Kutcher: This book is for anyone who is looking for more peace, ease and joy in their life. It’s written for those who have achieved their goals or a mark of “success” but find themselves unhappy or unfulfilled, left wondering if this is really all there is to life.
In a world that is so polarizing with messaging that tells ambitious women that they either need to hustle harder or manifest more, I find myself in the middle, where the woo meets the work. And this book is where you can tune out the noise of the world and write your own definitions of success, joy, confidence and rest.
Know Your Value: You suggest that some move through life not knowing who they are because they don’t even know how they actually feel.
Kutcher: My toddler constantly re-teaches me this one important lesson: feelings are supposed to be felt. We’ve been conditioned to aspire to happiness and in that pursuit, we often stifle or bury our feelings, not being willing to feel them or be honest about what they might be telling us.
Happiness does not have to be our constant. Our busy lives prevent us from confronting what it is that we’re actually feeling. Then we numb ourselves with screens and miss the depth of who we are. In turn, we also miss the signals that could guide us toward a more fulfilling life.
Know Your Value: You talk about the dangers of succumbing to “identity foreclosure.” Explain why women sometimes find themselves stuck in a certain career?
Kutcher: Cognitive neuroscientist, Dr. Maya Shankar defines identity foreclosure as, “… [committing] ourselves to an identity, a very specific identity, without having explored all the other options out there, [which] can lead us to feel really fixed in that identity.”
This is precisely why we stay in places we know we no longer belong, whether it’s career, relational, geographical. We allow the fear of uncertainty to be stronger, or more in control, than our desire to transform. I hope to see a world where we begin to celebrate change even more, because it would give us all an open invitation to let our identities evolve as we move through life!
Know Your Value: You open up about having two miscarriages within a couple of years and struggling to accept your body through that time. How did you find self-love?

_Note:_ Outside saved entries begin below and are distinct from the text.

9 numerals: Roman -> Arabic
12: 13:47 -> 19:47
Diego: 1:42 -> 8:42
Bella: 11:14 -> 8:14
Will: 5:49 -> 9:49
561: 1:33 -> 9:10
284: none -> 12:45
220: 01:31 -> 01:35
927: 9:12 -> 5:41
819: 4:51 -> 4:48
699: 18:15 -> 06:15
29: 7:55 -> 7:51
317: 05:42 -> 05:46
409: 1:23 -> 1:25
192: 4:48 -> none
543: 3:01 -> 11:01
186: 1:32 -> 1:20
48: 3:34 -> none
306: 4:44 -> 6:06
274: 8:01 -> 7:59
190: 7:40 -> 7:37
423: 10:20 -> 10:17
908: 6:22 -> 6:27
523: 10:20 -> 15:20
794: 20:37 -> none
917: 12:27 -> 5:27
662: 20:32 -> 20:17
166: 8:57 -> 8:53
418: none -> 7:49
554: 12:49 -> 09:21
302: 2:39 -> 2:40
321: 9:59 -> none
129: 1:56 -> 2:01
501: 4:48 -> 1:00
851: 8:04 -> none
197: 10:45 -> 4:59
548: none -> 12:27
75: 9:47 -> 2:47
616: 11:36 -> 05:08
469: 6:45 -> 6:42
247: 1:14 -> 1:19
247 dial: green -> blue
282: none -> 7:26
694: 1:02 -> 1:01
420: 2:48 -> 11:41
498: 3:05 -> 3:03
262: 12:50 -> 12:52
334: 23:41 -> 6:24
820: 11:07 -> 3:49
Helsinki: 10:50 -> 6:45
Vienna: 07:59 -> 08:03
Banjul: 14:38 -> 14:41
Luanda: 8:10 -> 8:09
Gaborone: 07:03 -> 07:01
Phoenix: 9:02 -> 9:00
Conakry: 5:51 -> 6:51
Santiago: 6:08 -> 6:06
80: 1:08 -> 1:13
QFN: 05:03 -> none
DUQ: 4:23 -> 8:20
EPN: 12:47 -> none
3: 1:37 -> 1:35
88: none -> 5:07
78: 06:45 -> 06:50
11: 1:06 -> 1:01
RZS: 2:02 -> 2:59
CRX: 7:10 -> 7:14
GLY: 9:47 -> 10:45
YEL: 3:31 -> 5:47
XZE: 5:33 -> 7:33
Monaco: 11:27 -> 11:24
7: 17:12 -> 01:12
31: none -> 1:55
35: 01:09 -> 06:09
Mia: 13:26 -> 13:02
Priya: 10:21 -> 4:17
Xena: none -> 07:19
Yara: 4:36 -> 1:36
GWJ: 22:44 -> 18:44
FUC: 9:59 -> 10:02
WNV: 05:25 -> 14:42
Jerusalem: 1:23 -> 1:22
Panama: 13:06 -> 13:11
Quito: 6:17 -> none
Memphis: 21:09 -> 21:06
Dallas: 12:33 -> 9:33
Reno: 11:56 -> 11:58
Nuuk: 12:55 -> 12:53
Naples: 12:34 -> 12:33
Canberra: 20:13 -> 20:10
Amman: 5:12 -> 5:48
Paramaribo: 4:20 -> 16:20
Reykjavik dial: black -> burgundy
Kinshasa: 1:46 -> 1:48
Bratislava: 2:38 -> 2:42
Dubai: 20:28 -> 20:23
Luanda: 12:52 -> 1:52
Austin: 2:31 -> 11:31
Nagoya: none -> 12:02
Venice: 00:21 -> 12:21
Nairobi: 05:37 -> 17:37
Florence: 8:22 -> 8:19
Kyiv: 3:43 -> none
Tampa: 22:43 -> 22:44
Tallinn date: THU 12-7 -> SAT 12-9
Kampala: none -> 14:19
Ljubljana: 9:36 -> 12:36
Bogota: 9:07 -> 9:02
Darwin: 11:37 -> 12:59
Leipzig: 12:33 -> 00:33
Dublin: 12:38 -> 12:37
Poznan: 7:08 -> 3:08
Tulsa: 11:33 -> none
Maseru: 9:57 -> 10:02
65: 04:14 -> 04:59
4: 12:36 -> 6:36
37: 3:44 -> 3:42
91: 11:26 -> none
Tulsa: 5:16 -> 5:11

Kutcher: In the book I propose that how you rise up to your battles through life is linked to the kind of warrior you believe you are. I had to do the hard work of changing how I viewed myself and my ability to trust and love my body.
I learned that self-love isn’t a destination, something you arrive at one day, but it’s a daily (and sometimes hourly) choice. It’s a constant awareness of what you’re thinking about your body and a challenge for us to redirect our thoughts and narratives to be ones of love and grace.
Know Your Value: Women often get in their own way when it comes to realizing their goals and seeing their value. What’s your advice here?
Kutcher: You don’t have to scrap everything. You don’t have to upend your entire life in an attempt to fast-track your way to success. You don’t have to do that thing so many of us do — make a major shift all at once, get overwhelmed, then give up because your ambition is way too big to chew.
You don’t have to predict the future in order to play big in the present. There’s inherent risk in doing anything new, even if it’s just a risk to your ego, because learning something new can be a big ol’ challenge to your confidence. It’s about having faith that, if you fall, the fall won’t kill you. Remember falling down is so much better than never rising up.